The powerful initial quake struck at 2:28 p.m. near Wenchuan County, according to China's State Seismological Bureau. Most of the heavy damage appeared to be concentrated in nearby towns, which by Chinese standards are not heavily populated. Chengdu, the largest city in the area with a population of about 10 million, is about 60 miles away, and did not appear to have major damage or heavy casualties.
But officials had yet to describe the impact in Wenchuan, which has a population of 112,000 and is home to the Wolong Nature Reserve, the largest panda reserve in China. Beichuan, on the way from Chengdu to Wenchuan, had several thousand deaths, state media said.
China's massive Three Gorges Dam, located a few hundred miles east of the earthquake's epicenter, reported no immediate problems. "There were no signs that the earthquake has affected the dam, and everything is going as usual," Hu Xinge, an executive with the state-owned corporation operating the dam, told Xinhua, the state-run news agency.
At dawn this morning in Chengdu, clusters of people were huddled outside, many saying they were too fearful of aftershocks to go indoors.
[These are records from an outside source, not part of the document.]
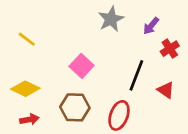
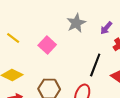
pink square: (82, 66) -> (47, 45), moved

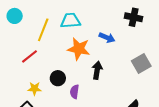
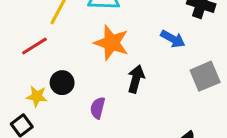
blue arrow: (107, 38) -> (173, 39), moved
black circle: (58, 78) -> (62, 83), moved

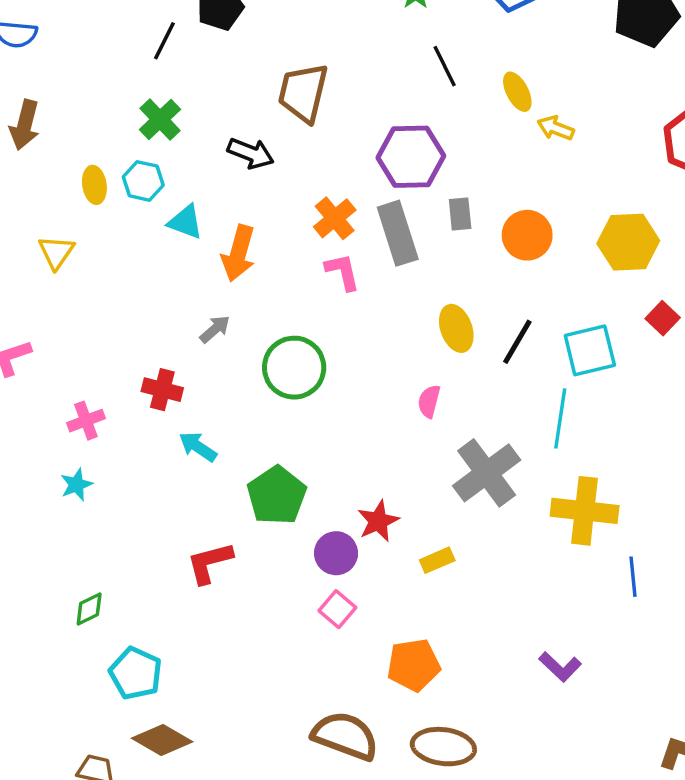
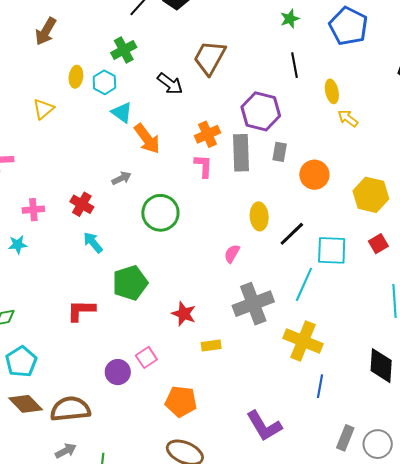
orange arrow: (238, 253) -> (147, 139), turned -68
red star: (378, 521) -> (184, 314), turned 30
purple circle: (336, 553) -> (118, 372), moved
purple L-shape: (560, 667) -> (264, 426), size x1.5
brown semicircle: (345, 736) -> (70, 409), moved, turned -42

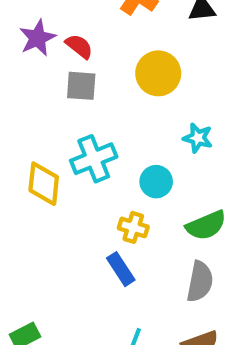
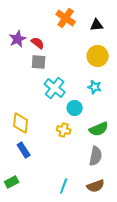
yellow circle: (158, 73) -> (98, 56), moved
cyan cross: (94, 159) -> (55, 88), moved, turned -30
yellow diamond: (44, 184) -> (21, 123), moved
blue rectangle: (121, 269) -> (24, 150), moved

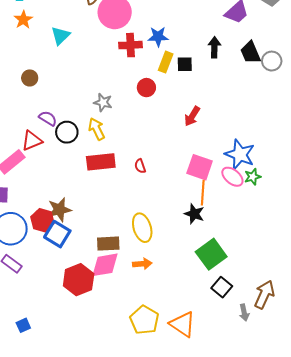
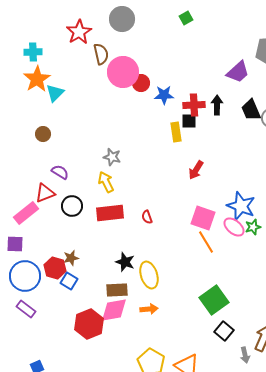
orange star: (23, 20) -> (37, 79), size x1.5
cyan triangle: (60, 36) -> (55, 93), moved
red cross: (131, 45) -> (194, 105), moved
yellow rectangle: (166, 62) -> (176, 132), moved, turned -30
red circle: (146, 88) -> (141, 83), moved
black circle: (67, 132) -> (72, 206), moved
orange line: (203, 193) -> (206, 242), turned -35
brown star: (59, 210) -> (71, 258), size x0.7
black star: (194, 214) -> (125, 262), moved
blue square: (57, 234) -> (69, 281), size x0.7

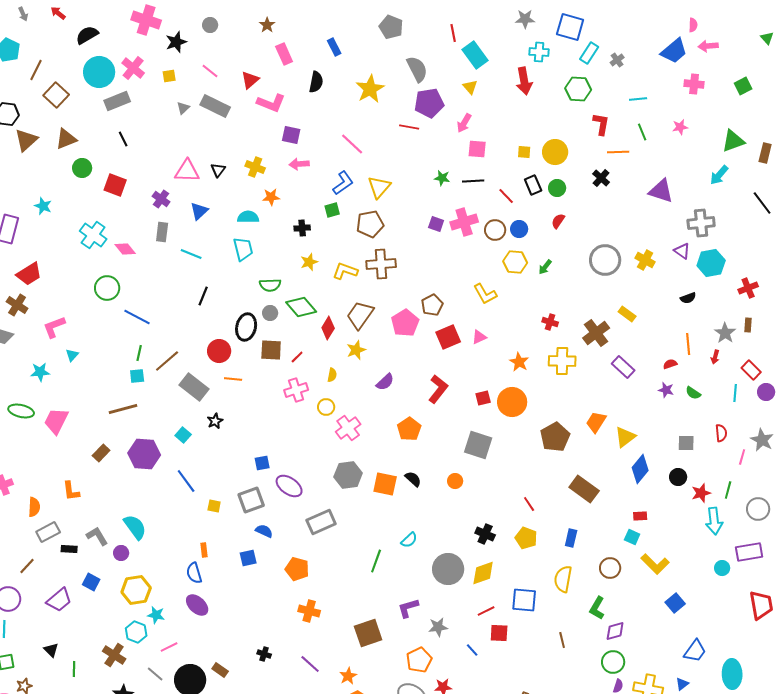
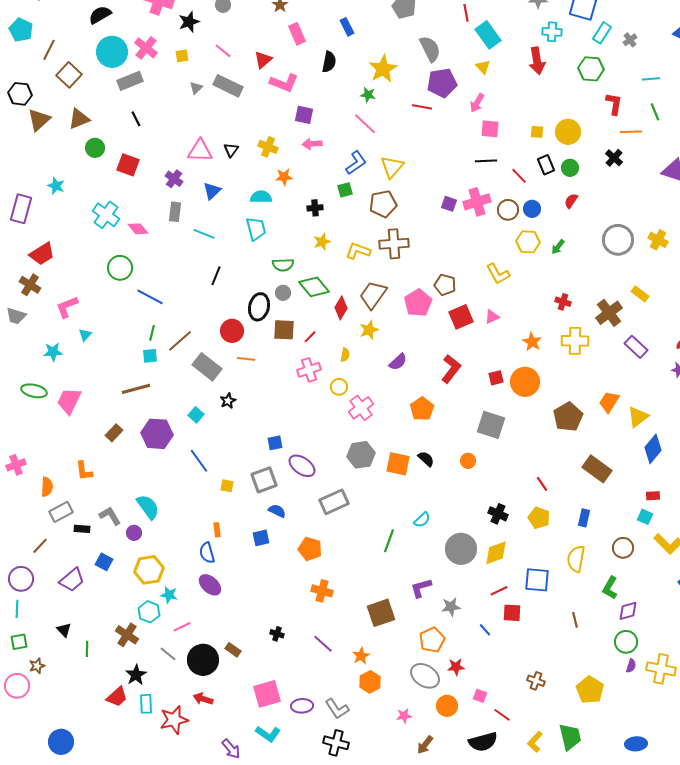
green star: (442, 178) -> (368, 95), moved
brown pentagon: (432, 305) -> (445, 285), turned -30

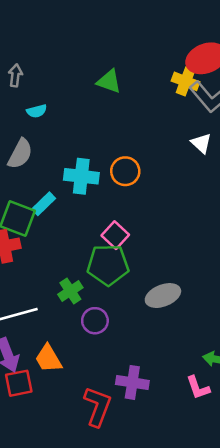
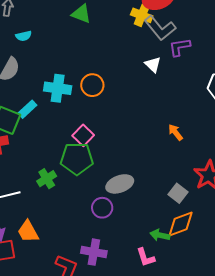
purple circle: (95, 321) -> (102, 208), moved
Many wore plastic slickers in the steady drizzle.
Wang Zihong, 35, a businessman from Gansu Province, had spent 12 hours outside his hotel, squatting with others on a street corner.
"It was a terrible shock," he said. "I couldn't stand up straight. We were on the second floor and we ran outside."
Chengdu's Huaxi Hospital, one of the largest in western China, started receiving patients from surrounding counties yesterday afternoon. By this morning, 180 patients had arrived from hard-hit surrounding counties.
"Seven thousand people have died in Beichuan, a single county, and we think Wenchuan will be similar, too, because it was the epicenter," said Kang Zhilin, a spokesman for the hospital.
Minutes after the western temblor struck, a second, smaller quake struck Tongzhou, an outer district of Beijing.
Thousands of office workers were evacuated in the capital city, but no damage was reported there.
"I suddenly felt very dizzy, as if I were heavily drunk," said Zeng Hui, who works on the 22d floor of an office tower in Beijing. "I thought I was seriously ill, then I looked around and saw my colleagues felt the same way. We were stunned."
There were reports of fatalities in Chongqing municipality, near Sichuan, where two primary schools were damaged. Four pupils died and more than 100 others were injured, state media reported.
Efforts to reach people near the epicenter of the bigger quake in western China were hindered by the damaged telephone system. Some 2,300 towers used to transmit mobile phone signals had fallen, the country's main mobile phone company reported.
The earthquake also disrupted air traffic control in western China, interfering with flights between Asia and Europe yesterday afternoon, although flight services were restored by the evening.
Xinhua devoted extensive coverage to the disaster, publishing regular updates, including latest death tolls, on its Chinese and English websites.
The relatively vigorous flow of information and the fast response from top officials and rescue workers stood in stark contrast to the way China handled the Tangshan earthquake, or the way the military junta that rules neighboring Burma has managed the aftermath of a giant cyclone that killed nearly 32,000 people there earlier this month, according to Burmese government estimates.
"Cathay Pacific is monitoring the situation in Sichuan very closely," the company said in a statement yesterday evening. "Flights to and from Europe tonight are in normal operation."
Communications equipment vendors attending a police equipment exhibition in Beijing last month said that China maintained a separate network using different frequencies and other equipment from the main cellphone network. The separate network exists so that the police and other agencies can respond to emergencies even when the main landline and cellphone networks are overwhelmed with calls by residents.